The Puppet-Master

An American Sentence


You don’t fool me, ‘Nocchio,” Gepetto said, snipping strings, “I made you.”



You got this

Snowed In

  I wrote this for the Intermittent Challenge



I thought it wouldn’t matter much.
I had plenty of food;
electricity and gas are still on
‘least for now.

Then I ran out of beer.

I climbed from a second floor window onto the garage roof
and used a broom to clear a path to the edge
where I could sit down and put on my new snow shoes (couple hundred bucks at REI).
Stepping off the roof I only sunk a foot or so.

I can do this.

Leena’s Liquors is on the highway just this side of the river bridge.
It’s about three miles or so.


The prompt and instructions were:

In 99 words, no more, no less, write a story about “buried in the snow.”

The Matchmaker

  I wrote this for the February 14th Flash Fiction Challenge



My elderly neighbor, Mrs. Silverberg, is always trying to fix me up.
She once arranged me a date with her granddaughter, Ruth.
I liked Ruth, just fine. Ruth just didn’t like me.

She told her grandmother that she had found me – awkward.

On the first of Shevat I happened to meet Mrs. Silverberg at the park.
She wanted to talk with me; about me.
She offered to coach me, so that I might become – less awkward.

It seems that her Rabbi’s youngest daughter may be looking for a husband.
Mrs. Silverberg believes I can be ready by Valentines.


The prompt and instructions were:

In 99 words (no more, no less) write a story about valentines. It can be Valentine’s Day, the exchange, love for another, romance, or friendship. Have a heart and go where the prompt leads!

Country Music

  I wrote this for the February 7th Flash Fiction Challenge



The sign on the door read, “The Unwritten Halibut”. She stood just inside waiting for her eyes to adjust to the gloom. This was her kind of place. It was a drinker’s bar. Dark paneling lined the walls; a couple of neon beer signs glowed in the back. A ghost of smoke held up the ceiling in defiance of a local ban. Rainbow colored bottles sat on glass shelves and four or five patrons rested at the bar; staring into their drinks, not talking. The volume was low as Hank Williams sang a hard luck song on the box.
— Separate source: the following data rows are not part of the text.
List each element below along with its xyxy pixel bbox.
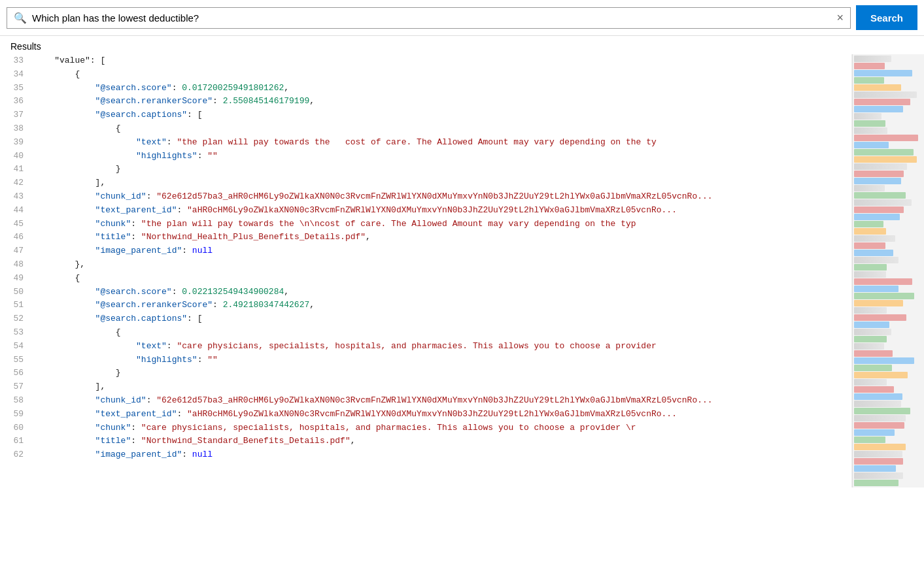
results-label: Results	[0, 36, 924, 54]
clear-button[interactable]: ×	[836, 12, 844, 24]
code-token: }	[34, 164, 121, 174]
preview-line	[854, 127, 887, 134]
line-number: 62	[0, 448, 31, 462]
line-number: 53	[0, 326, 31, 340]
preview-line	[854, 56, 891, 62]
table-row: 46 "title": "Northwind_Health_Plus_Benef…	[0, 231, 851, 244]
preview-line	[854, 206, 904, 213]
line-number: 41	[0, 163, 31, 176]
line-number: 61	[0, 435, 31, 448]
code-token: 2.492180347442627	[223, 300, 310, 310]
preview-line	[854, 480, 898, 486]
preview-line	[854, 386, 894, 393]
preview-line	[854, 185, 885, 191]
line-number: 55	[0, 354, 31, 367]
search-icon: 🔍	[14, 12, 27, 24]
table-row: 39 "text": "the plan will pay towards th…	[0, 136, 851, 150]
preview-line	[854, 264, 887, 271]
line-content: "image_parent_id": null	[31, 448, 851, 462]
code-token: "care physicians, specialists, hospitals…	[177, 341, 656, 351]
table-row: 55 "highlights": ""	[0, 354, 851, 367]
preview-line	[854, 242, 885, 249]
preview-line	[854, 444, 906, 450]
code-token: "image_parent_id"	[34, 246, 182, 256]
code-token: "title"	[34, 232, 131, 242]
code-token: "the plan will pay towards the cost of c…	[177, 137, 656, 147]
code-token: ,	[284, 83, 289, 93]
code-token: "text_parent_id"	[34, 409, 177, 419]
preview-line	[854, 106, 903, 112]
preview-line	[854, 472, 903, 479]
preview-line	[854, 393, 902, 400]
line-content: "text_parent_id": "aHR0cHM6Ly9oZWlkaXN0N…	[31, 204, 851, 218]
preview-line	[854, 329, 891, 335]
code-token: :	[213, 300, 223, 310]
code-token: ""	[207, 151, 218, 161]
code-token: {	[34, 273, 80, 283]
preview-line	[854, 379, 887, 386]
preview-line	[854, 178, 901, 184]
table-row: 61 "title": "Northwind_Standard_Benefits…	[0, 435, 851, 448]
table-row: 59 "text_parent_id": "aHR0cHM6Ly9oZWlkaX…	[0, 408, 851, 421]
code-token: ,	[309, 300, 315, 310]
code-token: :	[197, 151, 208, 161]
line-number: 36	[0, 95, 31, 108]
table-row: 48 },	[0, 258, 851, 272]
line-content: ],	[31, 380, 851, 394]
line-number: 54	[0, 340, 31, 354]
code-token: :	[131, 423, 141, 433]
code-token: ],	[34, 382, 105, 391]
preview-line	[854, 336, 887, 342]
preview-line	[854, 156, 917, 163]
code-token: {	[34, 124, 121, 133]
table-row: 57 ],	[0, 380, 851, 394]
preview-line	[854, 350, 893, 357]
line-content: {	[31, 272, 851, 286]
code-table: 33 "value": [34 {35 "@search.score": 0.0…	[0, 54, 851, 462]
line-number: 44	[0, 204, 31, 218]
line-content: "chunk_id": "62e612d57ba3_aHR0cHM6Ly9oZW…	[31, 394, 851, 408]
preview-line	[854, 199, 912, 206]
line-number: 59	[0, 408, 31, 421]
line-number: 35	[0, 82, 31, 95]
code-token: :	[131, 436, 141, 446]
code-token: :	[182, 450, 192, 459]
preview-line	[854, 271, 886, 278]
table-row: 50 "@search.score": 0.022132549434900284…	[0, 286, 851, 299]
preview-line	[854, 171, 904, 177]
code-token: ""	[207, 355, 218, 365]
table-row: 62 "image_parent_id": null	[0, 448, 851, 462]
line-number: 47	[0, 244, 31, 258]
code-token: "chunk"	[34, 219, 131, 229]
code-token: "image_parent_id"	[34, 450, 182, 459]
line-number: 58	[0, 394, 31, 408]
code-token: :	[177, 205, 187, 215]
code-token: :	[213, 96, 223, 106]
code-panel[interactable]: 33 "value": [34 {35 "@search.score": 0.0…	[0, 54, 852, 487]
search-input[interactable]	[32, 12, 831, 24]
code-token: "@search.rerankerScore"	[34, 96, 213, 106]
line-number: 34	[0, 68, 31, 82]
code-token: "chunk_id"	[34, 191, 146, 201]
code-token: "the plan will pay towards the \n\ncost …	[141, 219, 636, 229]
preview-line	[854, 77, 884, 84]
preview-line	[854, 415, 906, 421]
table-row: 58 "chunk_id": "62e612d57ba3_aHR0cHM6Ly9…	[0, 394, 851, 408]
line-content: },	[31, 258, 851, 272]
preview-line	[854, 372, 908, 378]
main-content: 33 "value": [34 {35 "@search.score": 0.0…	[0, 54, 924, 487]
code-token: ,	[309, 96, 315, 106]
code-token: :	[146, 395, 157, 405]
line-number: 56	[0, 367, 31, 380]
code-token: :	[131, 232, 141, 242]
code-token: },	[34, 259, 85, 269]
table-row: 54 "text": "care physicians, specialists…	[0, 340, 851, 354]
table-row: 37 "@search.captions": [	[0, 108, 851, 122]
code-token: "@search.score"	[34, 83, 172, 93]
line-content: "@search.captions": [	[31, 312, 851, 326]
line-number: 37	[0, 108, 31, 122]
code-token: "text"	[34, 341, 167, 351]
table-row: 49 {	[0, 272, 851, 286]
search-button[interactable]: Search	[856, 5, 917, 30]
code-token: "@search.captions"	[34, 110, 187, 120]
The prompt and instructions were:

In 99 words (no more, no less) write a story that includes a sign. It can be a posted sign, a universal sign, a wonder. Go where the prompt leads.

Lookout

  I wrote this for the January 31st Flash Fiction Challenge



Roger stood in the bow and watched the fog roll in. He hunched in his Pea Jacket to stave off the weather. His hands were in his pockets where he clutched a silver flask of brown whisky.

He felt it before he saw it.  He watched it emerge from the haar that obscured visibility to the north. It was an old Soviet boat, running on the surface, twin screws churning the water.

Roger reached for the handset of the sound powered phone, “Bridge – Bow.  Surface  contact  bearing  tree fife  zero,  fife hundred  yards,  moving  left  to  right slowly.”


The prompt and instructions were:

In 99 words (no more, no less) write a story about sea mist. How does it create an environment for a story? It can set the stage or take the stage. Go where the prompt leads.

Porcelain Shards

  I wrote this for the January 24th Flash Fiction Challenge



The last of the dessert set goes into the furnace
Final firing for
cups, saucers, plates and bowls.
There’s a coffee pot and warmer,
a creamer, sugar bowl, and cake plate.
All done in a stylized violet motif
A signature design favoured by my father.

This time there is trouble in the kiln
Most likely the sugar bowl blew
I’ll never know for sure though. I lost that sugar bowl,
and it’s lid,
two cups that had been positioned close by.
Fine porcelain reduced to shards.
Doesn’t happen often, but its part of the game.

Move on, make more.


The prompt and instructions were:

In 99 words (no more, no less) write a story about shards. You can write about the pieces, the item they once were, or who picks them up and why. Go where the prompt leads.

Maybe It Won’t Be So Bad

  I wrote this for the January 17th Flash Fiction Challenge



Dario was a cad, a reprobate. He knew when he died because the pain disappeared.

Dead Dario rose, brushed imaginary dust from his shoulders, and looked ahead; there was no behind.

He was on a covered walkway surrounding a garth filled with souls of the suffering damned. Tapered stone columns stood like sentries between him and the wretches. Each column, labelled with a lie, that he recognized as one of his own:

Promises he’d never intended to keep, yet made to women he’d wanted.

Yarns spun to investors whose monies he stole.

Dario was a sinner, foreordained to perdition.


The prompt and instructions were:

In 99 words (no more, no less) write a story that includes colonnades. It can be natural, architectural, or a metaphor. Take a stroll and go where the prompt leads.